Cognitive behavior therapy is a very effective and increasingly more common type of psychotherapy that combines cognitive and behavioral therapy. The cognitive aspect is used to resolve distorted thinking patterns; the behavioral aspect diminishes certain reactions, such as anger, fear, or depression, toward certain situations and teaches one how to calm the mind and body in order to think more clearly. "Homework assignments" are usually given, in order for the patient to practice certain thought and behavioral patterns. The therapy usually only lasts for a few weeks or months, and is most often tried without medication; however, in some cases (such as bipolar disorder) drugs are essential, and sometimes patients use drugs for a short period of time to reduce the symptoms and help the therapy be more effective. Studies show that cognitive behavior therapy is just as effective as drugs in treating depression, and that treatment failure is more likely when drugs are used, because of the side effects they can produce.

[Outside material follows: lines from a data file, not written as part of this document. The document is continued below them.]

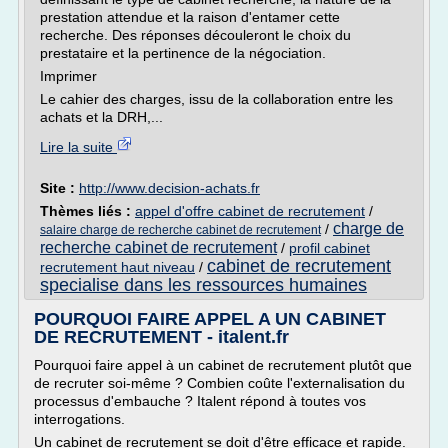
prestation attendue et la raison d'entamer cette
recherche. Des réponses découleront le choix du
prestataire et la pertinence de la négociation.
Imprimer
Le cahier des charges, issu de la collaboration entre les
achats et la DRH,...
Lire la suite
Site :
http://www.decision-achats.fr
Thèmes liés :
appel d'offre cabinet de recrutement
/
charge de
/
salaire charge de recherche cabinet de recrutement
recherche cabinet de recrutement
/
profil cabinet
cabinet de recrutement
recrutement haut niveau
/
specialise dans les ressources humaines
POURQUOI FAIRE APPEL A UN CABINET
DE RECRUTEMENT - italent.fr
Pourquoi faire appel à un cabinet de recrutement plutôt que
de recruter soi-même ? Combien coûte l'externalisation du
processus d'embauche ? Italent répond à toutes vos
interrogations.
Un cabinet de recrutement se doit d'être efficace et rapide.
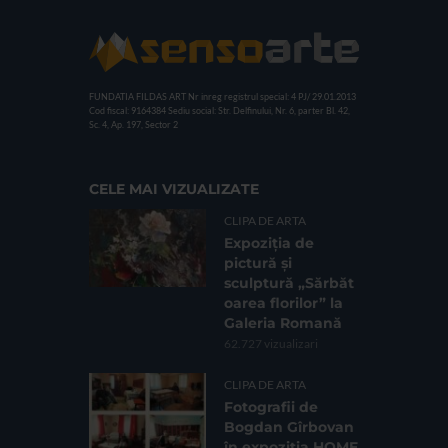
FUNDATIA FILDAS ART
Nr inreg registrul special: 4 PJ/ 29.01.2013
Cod fiscal: 9164384
Sediu social: Str. Delfinului, Nr. 6, parter Bl. 42,
Sc. 4, Ap. 197, Sector 2
CELE MAI VIZUALIZATE
CLIPA DE ARTA
Expoziția de
pictură și
sculptură „Sărbăt
oarea florilor” la
Galeria Romană
62.727 vizualizari
CLIPA DE ARTA
Fotografii de
Bogdan Gîrbovan
în expoziția HOME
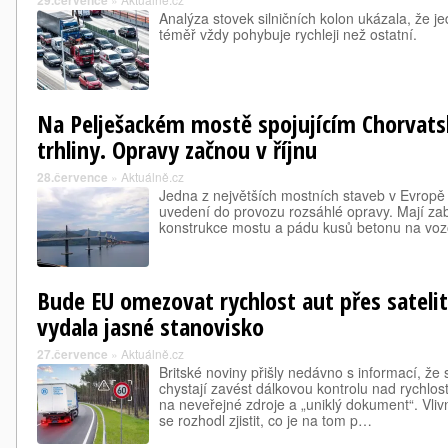
29.července
Analýza stovek silničních kolon ukázala, že j
téměř vždy pohybuje rychleji než ostatní.
Na Pelješackém mostě spojujícím Chorvatsk
trhliny. Opravy začnou v říjnu
28.července
»
Aktuálně.cz
Jedna z největších mostních staveb v Evropě 
uvedení do provozu rozsáhlé opravy. Mají zab
konstrukce mostu a pádu kusů betonu na voz
Bude EU omezovat rychlost aut přes sateli
vydala jasné stanovisko
27.července
»
Aktuálně.cz
Britské noviny přišly nedávno s informací, že
chystají zavést dálkovou kontrolu nad rychlos
na neveřejné zdroje a „uniklý dokument“. Vl
se rozhodl zjistit, co je na tom p…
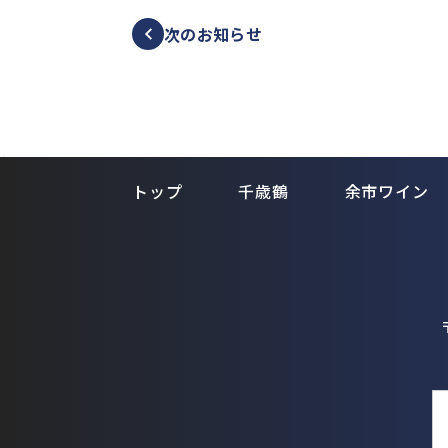
次のお知らせ
トップ
千歳鶴
余市ワイン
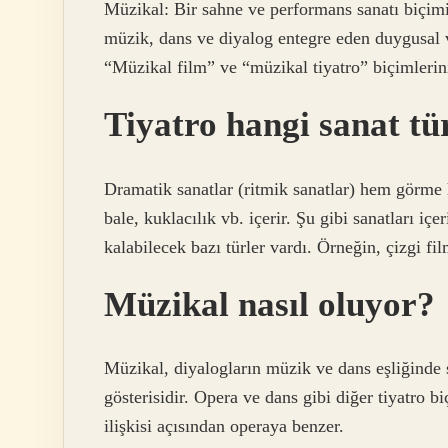
Müzikal: Bir sahne ve performans sanatı biçimi
müzik, dans ve diyalog entegre eden duygusal ve
“Müzikal film” ve “müzikal tiyatro” biçimlerini
Tiyatro hangi sanat tü
Dramatik sanatlar (ritmik sanatlar) hem görme h
bale, kuklacılık vb. içerir. Şu gibi sanatları iç
kalabilecek bazı türler vardı. Örneğin, çizgi fi
Müzikal nasıl oluyor?
Müzikal, diyalogların müzik ve dans eşliğinde 
gösterisidir. Opera ve dans gibi diğer tiyatro bi
ilişkisi açısından operaya benzer.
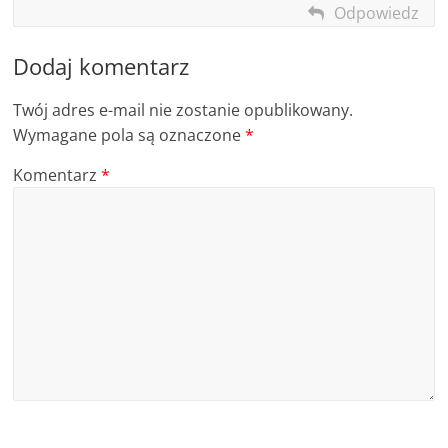
Odpowiedz
Dodaj komentarz
Twój adres e-mail nie zostanie opublikowany.
Wymagane pola są oznaczone
*
Komentarz
*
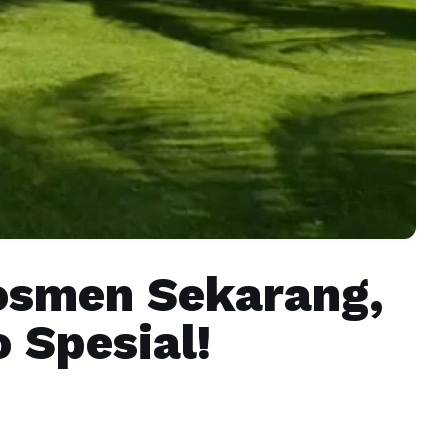
osmen Sekarang,
 Spesial!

One may be afflicted by symptoms of major depressive disorder or bipolar disorder for an entire lifetime. Medication, specifically SSRIs, only helps about 50% of the American population, and 80% of those in cognitive therapy will relapse. Most of those who have suffered from a major depressive episode previously in life will suffer through one again. But treatment can greatly reduce the symptoms and contributing factors to the disease, and help individuals learn to live with remaining symptoms. Given time, one will feel happiness again.